Sunday, August 05, 2007

Thursday, August 02, 2007

The Minnesota bridge collapse is terrible

.. but there's something more terrible still than dozens of automobiles under water and concrete and rebar, still holding their drivers and passengers.



And that is, that it's going to happen again. And again. And soon.

The Bush tax cuts for the wealthy -- while the country is at war -- has forced the underfunding of the maintenance of America's infrastructure. Just as the Army Corps of Engineers couldn't spend the money in New Orleans to fix the problems with the levees that they knew existed long before Katrina ever came ashore, the DOT likely knew there were problems with that bridge, but the money wasn't there to fix it. Now how do I know this?

Well, because The Onion has a rather prescient --and now cruel -- parody of it, from two years ago.

Minnesota Gov. Tim Pawlenty (yes, he's a Republican) recently vetoed a nickel-a-gallon increase in the gasoline tax in his state. The funds were earmarked for road maintenance. It wouldn't have saved the 35W bridge or all those people who were killed or injured yesterday, but I bet he's feeling a little sick to his stomach anyway, and not just for the Minnesotans whose lives were lost.

Truthfully this isn't all Pawlenty's or even Dubya's fault, though the worst is yet to come. This mantra of more and more tax cuts goes all the way back to Reagan, and thus the neglect reaches back to the '80's. PBS recently detailed America's crumbling infrastructure, but "nobody could have predicted" anything like this, could they? Rational thought says you don't sacrifice a city, you don't sit by while people suffer, you don't worry about bridges collapsing in the USA -- all in the name of tax breaks. Doesn't it?

Forget about a terrorist attack; how bad do you think it will it be the next time an underground steam pipe first installed in 1924 explodes, or a bridge collapses, or a hurricane or an earthquake hits?

How slow, will we learn, is the FEMA response this time?

How many more people are going to have to die for this tax-cuts-at-all-cost mindset to change?
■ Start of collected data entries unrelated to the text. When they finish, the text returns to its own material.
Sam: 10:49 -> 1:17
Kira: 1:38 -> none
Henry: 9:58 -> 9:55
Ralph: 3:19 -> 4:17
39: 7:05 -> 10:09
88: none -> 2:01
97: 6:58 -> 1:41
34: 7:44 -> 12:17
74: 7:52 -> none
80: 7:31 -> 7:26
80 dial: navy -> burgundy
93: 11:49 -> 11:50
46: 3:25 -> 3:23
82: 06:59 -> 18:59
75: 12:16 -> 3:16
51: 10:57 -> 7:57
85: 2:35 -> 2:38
TIME lists the reasons Bush won't can Gonzo

And I hate to admit how right they are (again my bold emphasis):

1. Gonzales is all that stands between the White House and special prosecutors. As dicey as things are for Bush right now, his advisers know that they could get much worse. In private, Democrats say that if Gonzales did step down, his replacement would be required to agree to an independent investigation of Gonzales' tenure in order to be confirmed by the Senate...

2 ... Over the past six months, more than half a dozen top political appointees have left the department amid scandal. The unprecedented coziness that once existed between the Justice Department and the White House now remains solely in the person of Gonzales.
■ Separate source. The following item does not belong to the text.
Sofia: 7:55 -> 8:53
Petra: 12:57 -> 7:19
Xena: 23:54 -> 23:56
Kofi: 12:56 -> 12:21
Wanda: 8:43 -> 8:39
3. If Gonzales goes, the White House fears that other losses will follow. Top Bush advisers argue that Democrats are after scalps and would not stop at Gonzales. Congressional judiciary committees have already subpoenaed Harriet Miers and Karl Rove in the firings of U.S. Attorneys last year. Republicans are loath to hand Democrats some high-profile casualties to use in the 2008 campaign. Stonewalling, they believe, is their best way to avoid another election focused on corruption issues.

4. Nobody at the White House wants the legal bills and headaches that come with being a target of investigations. In backing Gonzales, Bush is influenced by advisers whose future depends on the survival of their political bodyguard. Gonzales remains the last line of defense protecting Bush, Rove and other top White House officials from the personal consequences of litigation. A high-profile probe would hobble the White House politically, and could mean sky-high legal bills and turmoil for Bush's closest aides.


Alberto Gonzales as human shield for all the other criminals in the Bush administration. Wonder how he likes being that?

But that's not the real question I care about. Nor do I give a damn for the political hay to be made by the Democrats in the Senate and the House and the ones who are running for president in 2008.

The real mystery to me here is: how high a price could a person command for that depth of fealty? How many plum consulting positions, how many corporate board appointments, how much for a tell-all memoir that wasn't, really?

How many millions of dollars is loyalty like that worth?